酵素をGoodの緩衝液(Tricine[N−トリス(ヒドロキシメチル)メチルグリシン];pH8.0)にサンプル管瓶内で溶解し、分解試験温度(37℃)に達するまで恒温槽中に放置した。各重合体サンプル(フィルム状)をポリエチレンシートメッシュ(網目約1×1mm)内に入れ、上記酵素分解液中で分解試験を開始した。分解はサンプル管瓶を往復振とう(100回/秒)しながら行った。分解性は所定の時間浸漬した重合体をイオン交換水でよく洗浄し、乾燥させた後、重量減少により評価した。評価結果を図2に示す。
図2に見られるように、実施例1、3のL−LA/L−TMO共重合体の酵素分解性も比較例1のP(L−LA)よりかなり優れている。

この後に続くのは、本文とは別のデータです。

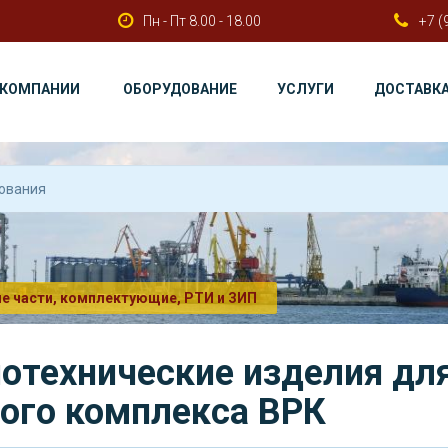
Пн - Пт 8.00 - 18.00
+7 (
 КОМПАНИИ
ОБОРУДОВАНИЕ
УСЛУГИ
ДОСТАВК
е части, комплектующие, РТИ и ЗИП
отехнические изделия дл
ого комплекса ВРК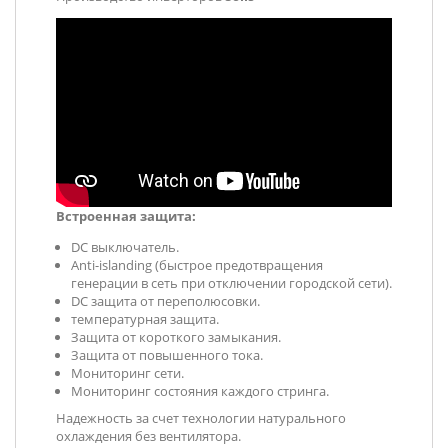
Встроенная защита:
DC выключатель.
Anti-islanding (быстрое предотвращения
генерации в сеть при отключении городской сети).
DC защита от переполюсовки.
температурная защита.
Защита от короткого замыкания.
Защита от повышенного тока.
Мониторинг сети.
Мониторинг состояния каждого стринга.
Надежность за счет технологии натурального
охлаждения без вентилятора.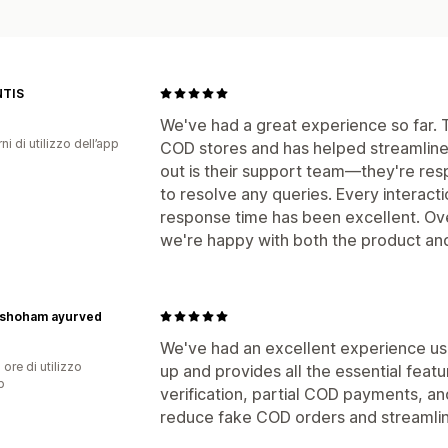
TIS
We've had a great experience so far. T
ni di utilizzo dell’app
COD stores and has helped streamline 
out is their support team—they're re
to resolve any queries. Every interac
response time has been excellent. Overa
we're happy with both the product an
shoham ayurved
We've had an excellent experience usi
 ore di utilizzo
up and provides all the essential feat
p
verification, partial COD payments, and
reduce fake COD orders and streamlin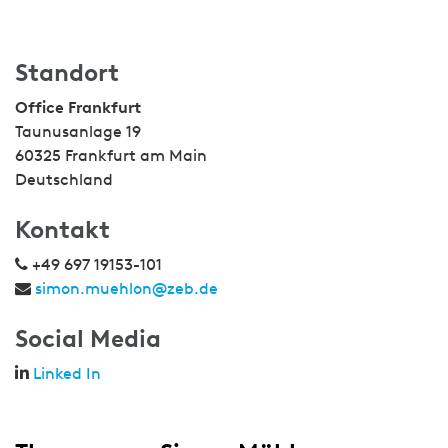
Standort
Office Frankfurt
Taunusanlage 19
60325 Frankfurt am Main
Deutschland
Kontakt
+49 697 19153-101
simon.muehlon@zeb.de
Social Media
Linked In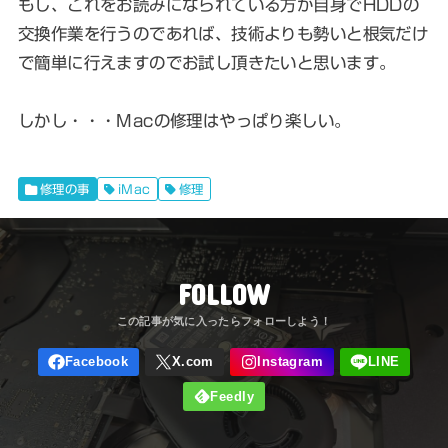
もし、これをお読みになられている方が自身でHDDの
交換作業を行うのであれば、技術よりも勢いと根気だけ
で簡単に行えますのでお試し頂きたいと思います。
しかし・・・Macの修理はやっぱり楽しい。
修理の事
iMac
修理
FOLLOW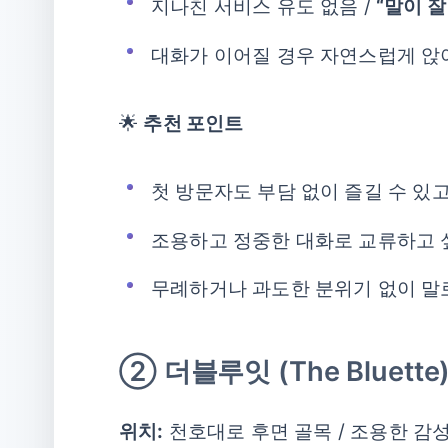
지나친 서비스 유도 없음 /
“말이 잘
대화가 이어질 경우 자연스럽게 앉
🌟
추천 포인트
첫 방문자도 부담 없이 즐길 수 있고
조용하고 정중한 대화로 교류하고 
무례하거나 과도한 분위기 없이 말
② 더블루잇 (The Bluette
위치:
천호대로 후면 골목 / 조용한 감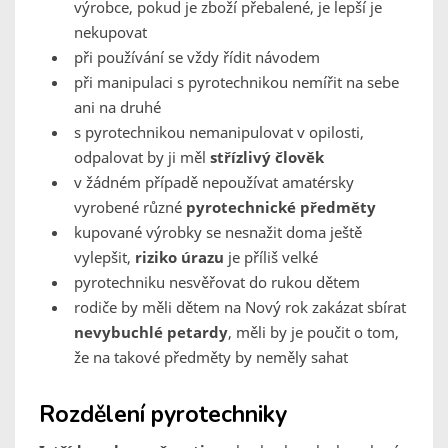
výrobce, pokud je zboží přebalené, je lepší je
nekupovat
při používání se vždy řídit návodem
při manipulaci s pyrotechnikou nemířit na sebe
ani na druhé
s pyrotechnikou nemanipulovat v opilosti,
odpalovat by ji měl
střízlivý člověk
v žádném případě nepoužívat amatérsky
vyrobené různé
pyrotechnické předměty
kupované výrobky se nesnažit doma ještě
vylepšit,
riziko úrazu
je příliš velké
pyrotechniku nesvěřovat do rukou dětem
rodiče by měli dětem na Nový rok zakázat sbírat
nevybuchlé petardy
, měli by je poučit o tom,
že na takové předměty by neměly sahat
Rozdělení pyrotechniky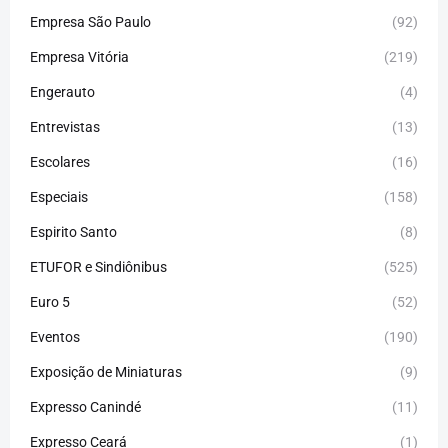
Empresa São Paulo
(92)
Empresa Vitória
(219)
Engerauto
(4)
Entrevistas
(13)
Escolares
(16)
Especiais
(158)
Espirito Santo
(8)
ETUFOR e Sindiônibus
(525)
Euro 5
(52)
Eventos
(190)
Exposição de Miniaturas
(9)
Expresso Canindé
(11)
Expresso Ceará
(1)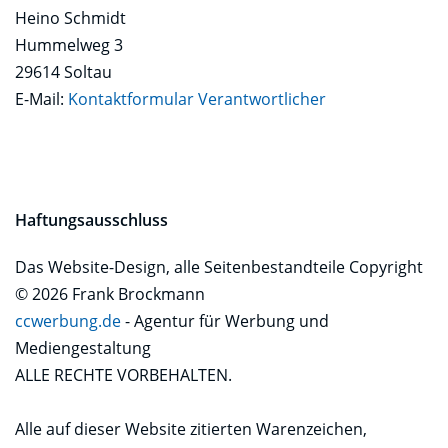
Heino Schmidt
Hummelweg 3
29614 Soltau
E-Mail:
Kontaktformular Verantwortlicher
Haftungsausschluss
Das Website-Design, alle Seitenbestandteile Copyright
© 2026 Frank Brockmann
ccwerbung.de
- Agentur für Werbung und
Mediengestaltung
ALLE RECHTE VORBEHALTEN.
Alle auf dieser Website zitierten Warenzeichen,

また、実施例1〜3のようにL−LA/L−TMO共重合体の組成比を変えることで、酵素分解性を変化させることも可能である。
イソシアネートによる架橋構造体の生成
実施例1の脱保護反応で得られた共重合体[P(L−LA/L−TMO)3.7]0.1gをクロロホルムに溶解後、ヘキサメチレンジイソシアネート(OCN(CH2)6NCO)0.01mLを加え、徐々に昇温・減圧操作を行ない70℃、50mmHgで1時間反応させた。得られた共重合体はクロロホルムに可溶であったが1H NMR測定の結果、ウレタン結合由来のピークの出現や、ベンゼン環ピークのシフトから図3に示すような3次元的な架橋構造ができていることが考えられる。
この架橋構造を持つ生分解性共重合体は、直鎖状の架橋剤を用いているため、追加のベンゼン環をもつ架橋構造にくらべてより分解性に優れ、薬剤等の含浸性に優れた機能性共重合体とすることができる。